Key concepts: Multiple comparison tests

Print this Topic

Terminology

The terminology is not always used consistently.

The term "multiple comparison test" applies whenever you make several comparisons at once. The term "post tests" is often used interchangeably.

If you decide which comparisons you want to make after looking at the data, those comparisons are called "post hoc tests".

If you focus on a few scientifically sensible comparisons chosen in advance, those are called "planned comparisons". These choices must be based on the scientific questions you are asking, and must be chosen when you design the experiment. Some statisticians argue that you don't need to correct for multiple comparisons when you do planned comparisons.

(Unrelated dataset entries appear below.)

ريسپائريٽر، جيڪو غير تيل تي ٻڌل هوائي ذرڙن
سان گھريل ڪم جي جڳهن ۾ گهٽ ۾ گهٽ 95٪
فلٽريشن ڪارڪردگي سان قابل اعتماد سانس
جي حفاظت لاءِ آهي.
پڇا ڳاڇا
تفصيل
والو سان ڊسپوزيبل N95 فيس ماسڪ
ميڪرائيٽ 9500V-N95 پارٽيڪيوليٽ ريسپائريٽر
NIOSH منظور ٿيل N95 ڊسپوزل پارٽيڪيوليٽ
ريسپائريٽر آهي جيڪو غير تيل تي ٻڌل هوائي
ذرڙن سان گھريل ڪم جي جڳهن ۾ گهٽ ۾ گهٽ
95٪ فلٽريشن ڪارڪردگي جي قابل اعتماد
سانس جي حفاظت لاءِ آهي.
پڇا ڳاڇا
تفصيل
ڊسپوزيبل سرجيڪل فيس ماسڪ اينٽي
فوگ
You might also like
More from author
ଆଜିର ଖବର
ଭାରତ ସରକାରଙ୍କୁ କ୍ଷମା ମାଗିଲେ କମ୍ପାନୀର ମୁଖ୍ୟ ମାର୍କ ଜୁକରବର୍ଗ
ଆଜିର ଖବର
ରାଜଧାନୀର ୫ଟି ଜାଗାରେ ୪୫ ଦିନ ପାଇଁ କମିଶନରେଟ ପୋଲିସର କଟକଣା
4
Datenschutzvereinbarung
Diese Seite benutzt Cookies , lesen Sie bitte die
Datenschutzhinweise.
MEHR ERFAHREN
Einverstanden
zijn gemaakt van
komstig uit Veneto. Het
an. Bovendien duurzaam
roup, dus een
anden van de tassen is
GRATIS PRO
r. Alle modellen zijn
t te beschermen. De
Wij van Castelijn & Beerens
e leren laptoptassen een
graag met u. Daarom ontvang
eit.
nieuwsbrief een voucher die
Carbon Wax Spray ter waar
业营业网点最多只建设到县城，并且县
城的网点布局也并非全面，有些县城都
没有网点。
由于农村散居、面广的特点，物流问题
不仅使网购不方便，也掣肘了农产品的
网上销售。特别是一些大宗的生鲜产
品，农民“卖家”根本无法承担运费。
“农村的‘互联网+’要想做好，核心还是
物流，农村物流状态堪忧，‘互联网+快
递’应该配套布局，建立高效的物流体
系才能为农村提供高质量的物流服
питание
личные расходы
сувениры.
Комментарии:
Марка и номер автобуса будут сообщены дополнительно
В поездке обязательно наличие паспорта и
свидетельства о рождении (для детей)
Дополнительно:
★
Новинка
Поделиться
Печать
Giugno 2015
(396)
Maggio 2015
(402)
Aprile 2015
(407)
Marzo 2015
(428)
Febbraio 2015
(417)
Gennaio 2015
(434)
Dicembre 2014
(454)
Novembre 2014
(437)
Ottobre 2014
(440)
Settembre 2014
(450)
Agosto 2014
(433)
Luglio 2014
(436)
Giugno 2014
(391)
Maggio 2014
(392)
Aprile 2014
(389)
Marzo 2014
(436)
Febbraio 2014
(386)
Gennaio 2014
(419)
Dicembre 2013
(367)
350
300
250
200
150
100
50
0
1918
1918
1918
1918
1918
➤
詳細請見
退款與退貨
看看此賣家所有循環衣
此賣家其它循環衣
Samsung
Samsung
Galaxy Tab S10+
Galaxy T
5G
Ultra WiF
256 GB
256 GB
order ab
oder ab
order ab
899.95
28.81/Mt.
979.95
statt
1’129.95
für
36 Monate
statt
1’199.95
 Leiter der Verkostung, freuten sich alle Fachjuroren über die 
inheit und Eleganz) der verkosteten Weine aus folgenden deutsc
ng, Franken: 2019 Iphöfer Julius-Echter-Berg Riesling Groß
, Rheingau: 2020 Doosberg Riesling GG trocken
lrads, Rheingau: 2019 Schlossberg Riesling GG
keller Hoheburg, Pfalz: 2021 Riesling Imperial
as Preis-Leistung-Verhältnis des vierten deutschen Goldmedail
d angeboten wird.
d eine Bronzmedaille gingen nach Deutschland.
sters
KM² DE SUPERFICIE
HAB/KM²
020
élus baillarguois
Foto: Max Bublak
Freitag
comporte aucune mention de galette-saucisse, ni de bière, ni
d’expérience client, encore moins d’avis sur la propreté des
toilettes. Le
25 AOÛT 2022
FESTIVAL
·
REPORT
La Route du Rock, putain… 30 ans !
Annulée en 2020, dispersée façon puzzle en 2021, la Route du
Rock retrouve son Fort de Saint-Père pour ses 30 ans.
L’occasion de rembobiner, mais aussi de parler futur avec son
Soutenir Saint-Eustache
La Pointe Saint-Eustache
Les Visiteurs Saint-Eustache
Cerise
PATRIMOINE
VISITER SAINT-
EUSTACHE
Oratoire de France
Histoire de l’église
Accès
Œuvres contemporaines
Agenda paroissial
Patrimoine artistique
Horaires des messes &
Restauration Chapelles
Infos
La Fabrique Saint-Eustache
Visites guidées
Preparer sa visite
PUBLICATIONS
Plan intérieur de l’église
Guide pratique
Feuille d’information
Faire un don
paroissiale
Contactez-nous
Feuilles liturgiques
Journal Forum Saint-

How multiple comparison tests work

All the multiple comparison tests (except planned comparisons) following one-way ANOVA do two things differently than a regular t test:

First, the tests take into account the scatter of all the groups. This gives you a more precise value for scatter (Mean Square of Residuals) which is reflected in more degrees of freedom. When you compare mean A to mean C, the test compares the difference between means to the amount of scatter. With multiple comparison tests, scatter is quantified using information from all the groups, not just groups A and C. This gives the test more power to detect differences, and only makes sense when you accept the assumption that all the data are sampled from populations with the same standard deviation, even if the means are different.
The other aspect of multiple comparisons is an attempt to make the significance level apply to the entire family of comparisons, rather than to each comparison individually. That means if all the groups really have the same mean, there is a 5% chance that any one or more of the comparisons would reach a "statistically significant" conclusion by chance. To do this, the multiple comparison methods use a stricter definition of significance. This makes it less likely to make a Type I error (finding a 'significant' result by chance) but at the cost of decreasing the power to detect real differences. If you are only making a few comparisons, the correction is smaller than it would be if you made lots of comparisons, so the loss of power is smaller.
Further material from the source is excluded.